Benjamin Walker (center) and company
in Bloody Bloody Andrew Jackson
(© Joan Marcus)
Benjamin Walker (center) and company
in Bloody Bloody Andrew Jackson
(© Joan Marcus)
Just as time hasn't always been kind to the legacy of Andrew Jackson, the two-year journey from taking Bloody Bloody Andrew Jackson from an intimate concert version at the Public Theater to its decidedly large-scale mounting at Broadway's Bernard B. Jacobs Theater has dimmed some of the show's original luster. What's now on view resembles an imperfectly polished sterling silver platter: the bright spots gleam even more brilliantly than one remembers, but glimmers of tarnish definitely mar the finished product.

This remarkably inventive and extremely smart musical retelling of the life of America's controversial seventh president, co-written by Alex Timbers (who also directed) and Michael Friedman, acutely illuminates some of the challenges that Jackson (the striking Benjamin Walker, who possesses a perfect blend of rock-star charisma and little-boy vulnerability) faced in his life.

Orphaned as a young man, the hot-tempered Jackson had to later confront the aristocratic Washington establishment (hysterically portrayed by Darren Goldstein, Bryce Pinkham, and Ben Steinfeld) who conspired to take the presidency away from him before gaining office. He also had a complex relationship with his wife Rachel (Maria Elena Ramirez), and above all, he struggled to find (an ultimately less-than-ideal) solution to the so-called "Indian question" that threatened the country's stability in the first third of the 19th Century.

Timbers' cleverness in telling this tale -- and making it relatable to present-day circumstance -- is balanced by his brash cheekiness, which relies primarily on anachronism to get laughs. Who knew Martin Van Buren (the absolutely hilarious, deliciously fey Lucas Near-Verbrugghe) was practically addicted to Twinkies or that the troubled Jackson once indulged in one of his ritual self-bleedings while Cher's "Song for the Lonely" played in the background?

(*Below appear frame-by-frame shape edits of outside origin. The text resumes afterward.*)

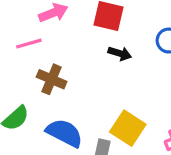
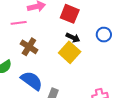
yellow square: (128, 128) -> (70, 52), moved

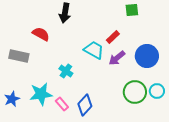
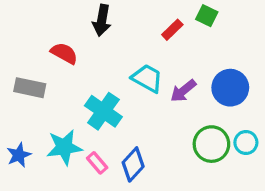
green square: (132, 10) -> (207, 16), turned 32
red rectangle: (113, 37) -> (172, 30), moved
cyan cross: (66, 71) -> (103, 111), size x1.6

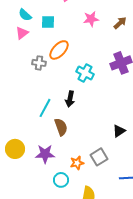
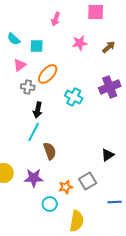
pink triangle: (22, 33) -> (20, 65), moved
black arrow: (70, 99) -> (38, 110), moved

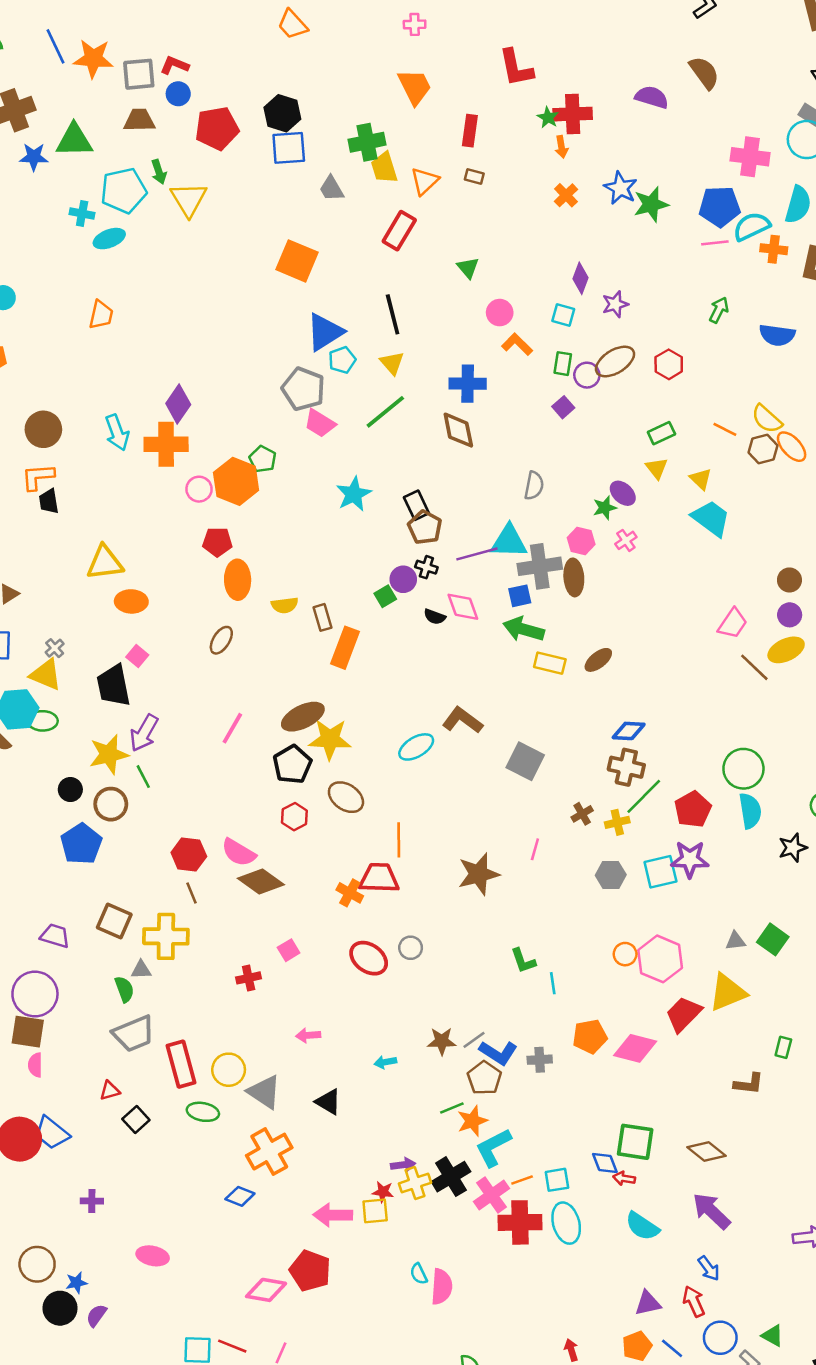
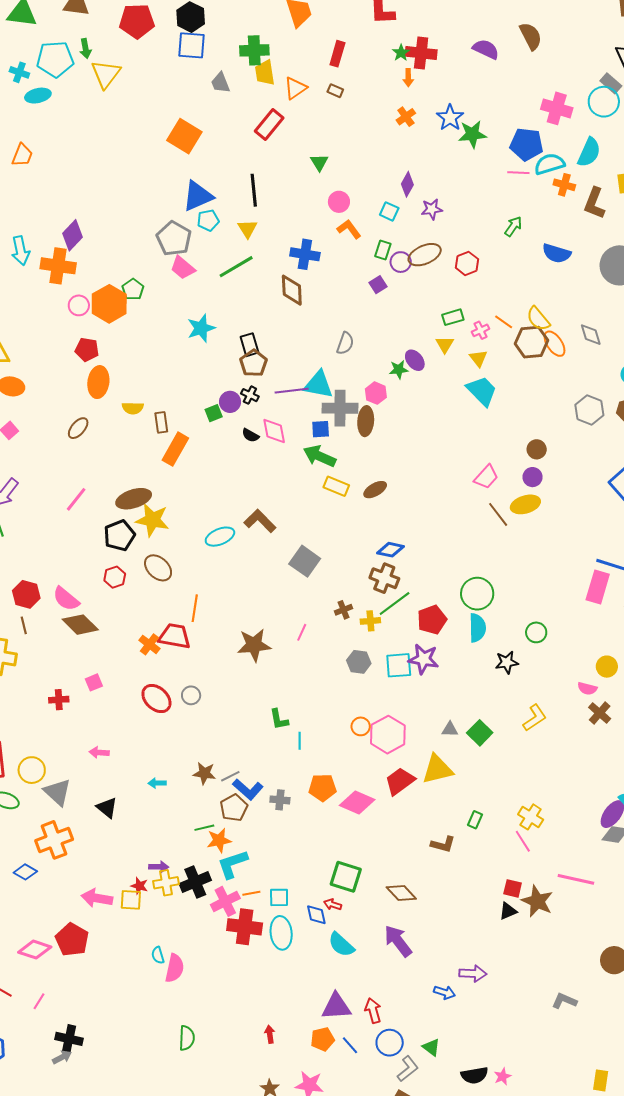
brown hexagon: (763, 449) -> (532, 342), size x1.4
pink cross: (626, 540) -> (481, 330), moved
blue diamond: (605, 1163) -> (316, 915), moved
blue arrow: (709, 1268) -> (445, 992), moved, turned -45
purple triangle: (648, 1303) -> (336, 1006), size x1.4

Yet, there's no denying that the creators' meta-theatrical, anything goes approach worked better downtown; much of the show simply comes off as a hit-and-miss affair. For example, despite Kristine Nielsen's considerable comic gifts, the brief role of the storyteller feels now completely superfluous. And even for the most broad-minded person, the show's abundance of juvenile sight gags and overuse of profanity also wear out their welcome rather quickly. (Admittedly, the uptown venue --or the more mainstream audience vibe -- contributes to this feeling.)

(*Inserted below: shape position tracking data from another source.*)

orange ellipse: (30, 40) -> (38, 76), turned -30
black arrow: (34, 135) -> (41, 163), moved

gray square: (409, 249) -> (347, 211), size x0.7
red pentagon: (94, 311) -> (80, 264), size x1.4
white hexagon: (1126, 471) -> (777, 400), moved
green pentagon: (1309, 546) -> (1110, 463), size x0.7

In addition, Timbers may have also purposely toned down the cast's energy at times -- again to give the show a more traditional feel -- but the show now feels a bit sluggish, and its 100-minute running time doesn't fly by as quickly as one might like.

While Friedman's propulsive, emo-influenced score remains an invaluable component of the show's success -- often commenting on the action with wry detachment or lending an added element of passion -- one wishes there was simply more of it. (The show's score adds up to maybe 30 minutes.) Indeed, the top-notch ensemble (with special shout-outs to singers James Barry and Emily Young) does full justice to Friedman's songs, which are now augmented by Danny Mefford's spiffy choreography.

There can be no complaints, however, about the astounding work of scenic designer Donyale Werle and lighting designer Justin Townsend. Not only have they transformed the Jacobs' stage into an overdecorated hunting lodge, but the entire theater is festooned with chandeliers, walls are lined with portrait of dead presidents, and a dead horse hangs over the middle of the orchestra. It's a setting that would be hard for any show to live up to!